In over 50% of the people investigated for chest pain, coronary heart disease is excluded (Mayou et al. 1999, Esler & Bock 2004), yet very little is written about those in whom a diagnosis cannot be made; these are the people with unexplained chest pain. Within the nursing literature there are few references to this problem, yet nurses in emergency departments and chest pain clinics will often be the main professionals encountered during the patient's repeated presentations. For this reason, Jerlock et al.’s paper (2005) is a welcome addition to the sparse literature on the experience of living with unexplained chest pain.
Mayou et al. (1999) reported on a follow-up of 133 patients with unexplained chest pain. They found that one third of the patients (usually with milder symptoms) improved following reassurance and negative results from assessments. However, those people who continue to experience unexplained chest pain are regarded as difficult to treat.
Patients in Jerlock et al.’s study described their experience of pain, and how it intruded into everyday life. The descriptions are very typical of the experience of people with chronic pain. Many people with chronic pain develop hypervigilance, in which they continually scan their bodies for signs of pain (this was also reported by Jerlock et al.). When signs of pain are observed, the patient may then catastrophize (Asmundson et al. 2004) – that is, they will think of the worst-case scenario; so for people who experience repeated chest pain they may believe that they are suffering from myocardial infarction (demonstrated by the participant in Jerlock et al.’s study who reported ‘I feel very frightened, I don't want to die’). Patients with unexplained chest pain who are repeatedly reassured that their coronary arteries are normal are still likely to suffer from significant disability in later years (Fleet et al. 1994, Mayou et al. 1999). Asmundson et al. (2004) explain the link between report of chronic pain (with or without apparent cause) and disability in the ‘fear – anxiety – avoidance’ model of chronic pain. In this model, when people interpret their perceptions of pain as catastrophic (e.g. ‘it's a heart attack, I'm going to die’), they become very anxious and fearful, which leads to avoidance of anything that may precipitate the pain in future. In the study by Jerlock et al., participants ‘did not know much they dared to exert themselves’ and avoided many activities. Avoidance is a poor coping strategy as it leads to loss of fitness, contraction of social life and a consequent reduction in quality of life. This response to fear of heart disease is similar to that found in people who are newly diagnosed with angina (Lewin 1997, Furze et al. 2003). However, people with non-cardiac chest pain have greater fear of pain, avoid activities more, are more anxious than people with heart disease, and they use the same amount of medical care (Esler & Bock 2004). These findings, which Jerlock et al.’s study adds depth to, suggest that interventions designed to reduce the psychological distress and subsequent disability are overdue. As Esler and Bock (2004) state, being told that there is nothing wrong does not reassure or help these patients.

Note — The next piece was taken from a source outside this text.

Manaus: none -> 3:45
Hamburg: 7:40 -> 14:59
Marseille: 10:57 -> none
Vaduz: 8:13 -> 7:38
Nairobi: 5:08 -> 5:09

In their conclusion to the paper, Jerlock et al. suggest that specialist nurse intervention ‘would probably result in fewer visits to the emergency department’. There have been interventions for people with unexplained chest pain, but results have been mixed. Sanders et al. (1997) report a study of patients who received a diagnosis of non-cardiac chest pain following coronary angiography. Only 57 (40% of possible sample) patients agreed to participate and were randomized to receive either a brief intervention and phone follow-up from a cardiac nurse or usual care. The intervention was not successful, perhaps because the intervention focussed on the effects of psychological aspects at a time when people were only just coming to terms with being told that they did not have heart disease, despite many months of treatment for this. The patients were not receptive to the switch from a medical to a psychological focus at this time. Esler and Bock (2004) have argued that such all-or-nothing attributional approaches (either psychological or medical) are counter-productive, and a bio-psychosocial approach, which incorporates medical care and cognitive behaviour treatments, would be more acceptable. Esler et al. (2003) found that giving a brief intervention in the emergency department was able to reduce frequency of chest pain at three-month follow-up, but had no effect on avoidance coping or quality of life.

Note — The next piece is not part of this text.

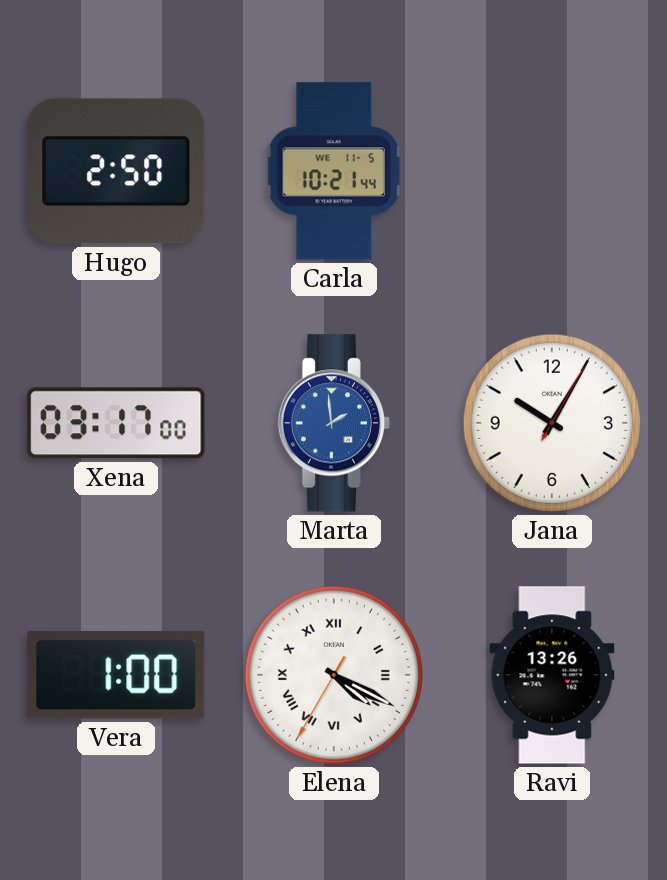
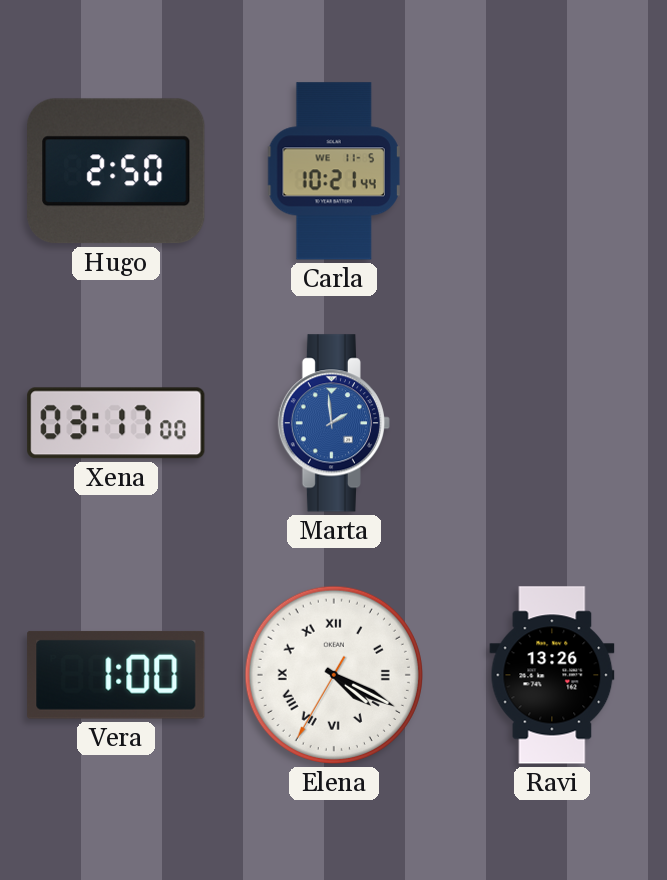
Jana: 10:05 -> none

Mayou et al. (1999) suggest a stepped approach to care: after seeing a cardiologist and receiving a diagnosis of non-cardiac chest pain, the patient should be seen by a nurse specialist who has received extra training in the delivery of brief education and psychological interventions and follow-up. All patients should receive a review appointment with their nurse or GP to identify those with recurrent or persistent symptoms, as these may require referral to psychiatric or psychological services. A problem with this approach is the lack of detail and evidence for the brief intervention delivered by the nurse specialist.
Jerlock et al. have described the poor experience and quality of life of a group of people who could be helped by nurses within emergency rooms and chest pain clinics. As they suggest, nurses could talk to patients to elicit their illness narratives in order to have a deeper understanding of the patient experience. What is also needed is the development and testing of different models of care for these patients to find out what works. In that way successful, evidence-based practice can be incorporated into different points of the patient pathway.